The Examination of Objectified Women with Exploitation: Dudaktan Kalbe

The hierarchy between the sexes has been one of the issues discussed since the past. In the life cycle in which the two sexes took their place, the understanding of sovereignty was born and the domination of one caused the oppression of the other sex. Especially for the women, who experience the destiny of otherness with their biological-physiological characteristics and gradually become objectified, this oppression has turned them into a natural object of exploitation over time. She has been well surrounded by the moral and cultural codes determined by the masculine structure that dominates society and its sovereignty, kept under his eyes with his gaze, has continued her life with the roles he assigned to her and tried to gain a place for herself. Deprived of the right to be an individual, to access subject competence with self-values, the objectified woman is left with the directives, challenges and overwhelming power of the masculine structure as the dominant subject. The existence, status, marginalization, subordination of this pacified subject, the relationship between society and individual, and especially the perception of her as a sexual object find a place for themselves in Reşat Nuri Güntekin's novel Dudaktan Kalbe. Reşat Nuri Güntekin writes his works in order to bring the existing social and human issues to the attention, to examine the problems of humanity, to shed light on the positive and negative aspects, to include the individual-society dialectic and criticism, with the characters he has included/created. In his novel Dudaktan Kalbe, he reveals - especially under the theme of love - the women becoming the sexual object/exploitation of the active subject as a result of the oppressed roles and challenges, their castration, the men transforming them into a usable object, justifying themselves in this regard, the society excluding/tainting and punishing only one sex.
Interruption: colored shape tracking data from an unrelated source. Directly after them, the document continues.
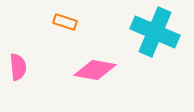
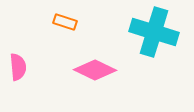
cyan cross: moved 1 px left; rotated 6 degrees counterclockwise
pink diamond: rotated 15 degrees clockwise
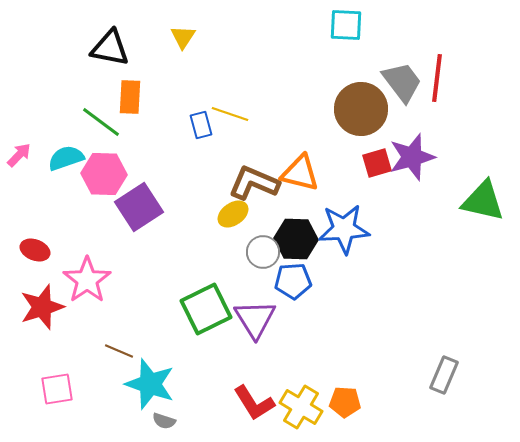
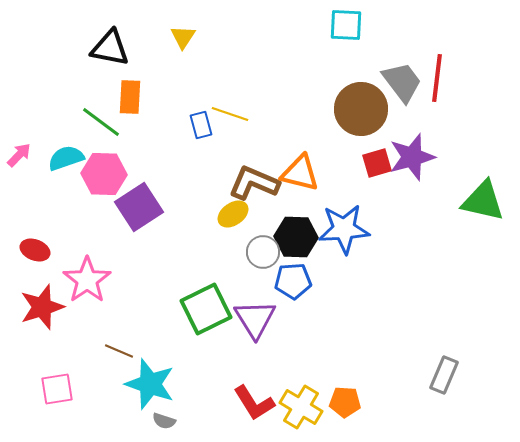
black hexagon: moved 2 px up
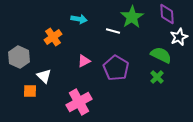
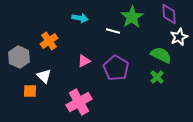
purple diamond: moved 2 px right
cyan arrow: moved 1 px right, 1 px up
orange cross: moved 4 px left, 4 px down
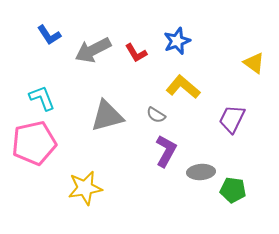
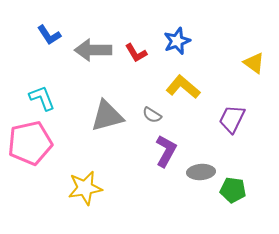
gray arrow: rotated 27 degrees clockwise
gray semicircle: moved 4 px left
pink pentagon: moved 4 px left
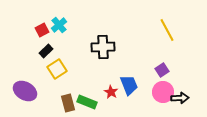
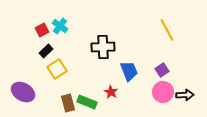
cyan cross: moved 1 px right, 1 px down; rotated 14 degrees counterclockwise
blue trapezoid: moved 14 px up
purple ellipse: moved 2 px left, 1 px down
black arrow: moved 5 px right, 3 px up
The aim of this study is to examine the dilemmas of the female characters in the novel experience within the masculine structure, their physical and spiritual exploitation in terms of material possibilities, their subordination and punishment in the axis of honor, and the attempts to use/exploit them by adopting an attitude contrary to the perception of honor, which they believe should not be compromised.

___

  • Aytemiz, B. U. (2005). Reşat Nuri Güntekin’in romanlarında aşk ilişkileri, [Yayımlanmamış doktora tezi], Bilkent Üniversitesi Sosyal Bilimler Enstitüsü.
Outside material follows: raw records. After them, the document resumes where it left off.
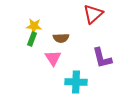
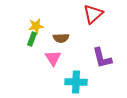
yellow star: moved 2 px right; rotated 14 degrees counterclockwise
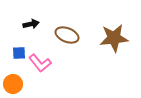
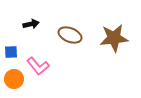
brown ellipse: moved 3 px right
blue square: moved 8 px left, 1 px up
pink L-shape: moved 2 px left, 3 px down
orange circle: moved 1 px right, 5 px up
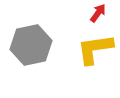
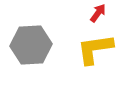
gray hexagon: rotated 9 degrees clockwise
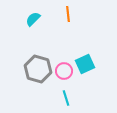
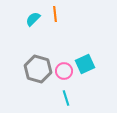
orange line: moved 13 px left
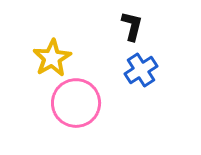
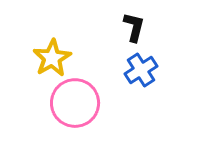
black L-shape: moved 2 px right, 1 px down
pink circle: moved 1 px left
  • Bayhan, V. (2012). Beden sosyolojisi ve toplumsal cinsiyet. Doğu- Batı Düşünce Dergisi I., Sayı: 163. (147-164).
  • Bayram, P. (2014). Tanzimat dönemi romanlarında kadın, Uhive Dergisi. (351-375).
  • Beauvoir, S. (1969). Kadın, Payel Yayınları.
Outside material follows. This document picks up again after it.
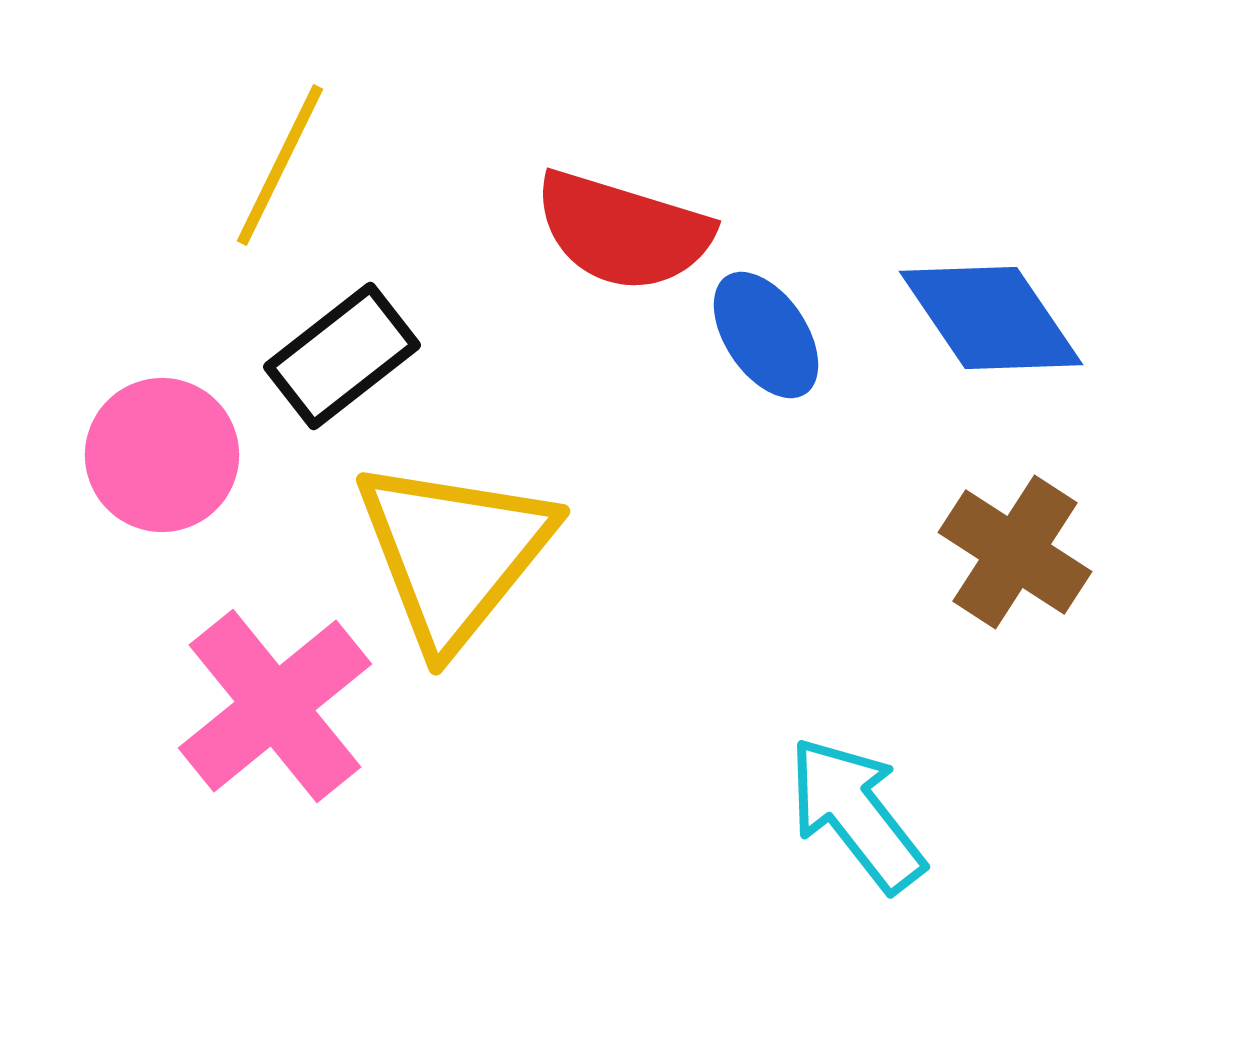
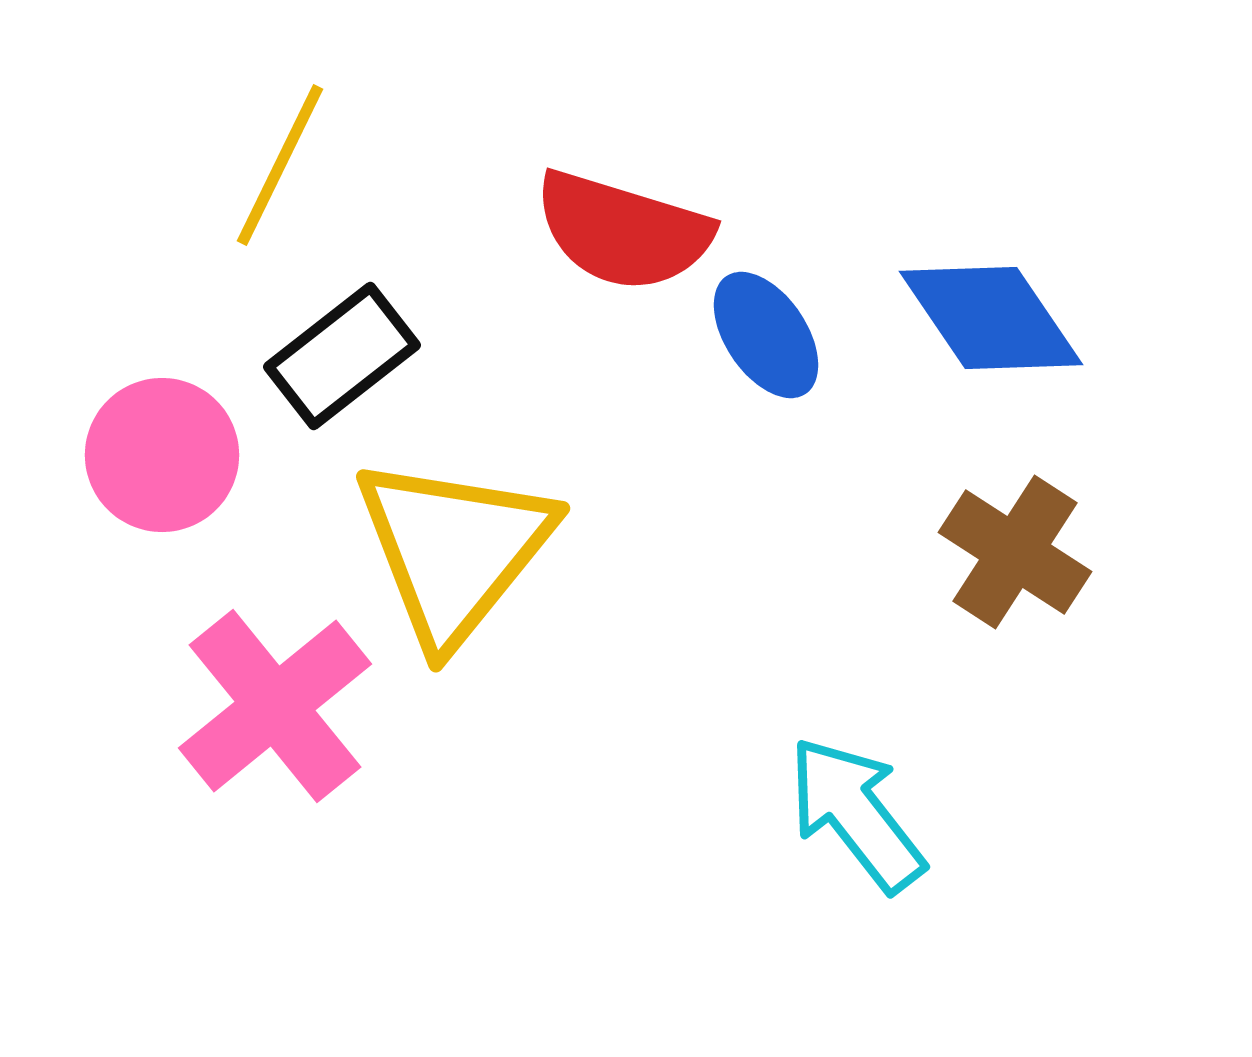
yellow triangle: moved 3 px up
  • Beauvoir, S. (2020). İkinci cinsiyet- olgular ve efsaneler, Cilt I, Koç Ünv. Yayınları.
  • Beauvoir, S. (2020). İkinci cinsiyet-yaşanmış deneyim, Cilt 2, Koç Ünv. Yayınları.
  • Berktay, F. (2016). Tek tanrılı dinler karşısında kadın, Metis Yayınları.
  • Berktay, F. (2018). Tarihin cinsiyeti, Metis Yayınları.
  • Botton, A. (2010). Statü endişesi, Sel Yayınları.
  • Cevizci, A. (1999). Paradigma felsefe sözlüğü, Paradigma Yayınları.
  • Cioran, E. M. (2012). Çürümenin kitabı, Metis Yayınları.
  • Çakır, S. (2016). Osmanlı kadın hareketi, Metis Yayınları.
  • Çelik, H. (2002). Reşat Nuri Güntekin’in romanlarında sosyal tenkit, T.C. Kültür Bakanlığı Yayınları.
  • Donovan, J. (2010). Feminist Teori, İletişim Yayınları.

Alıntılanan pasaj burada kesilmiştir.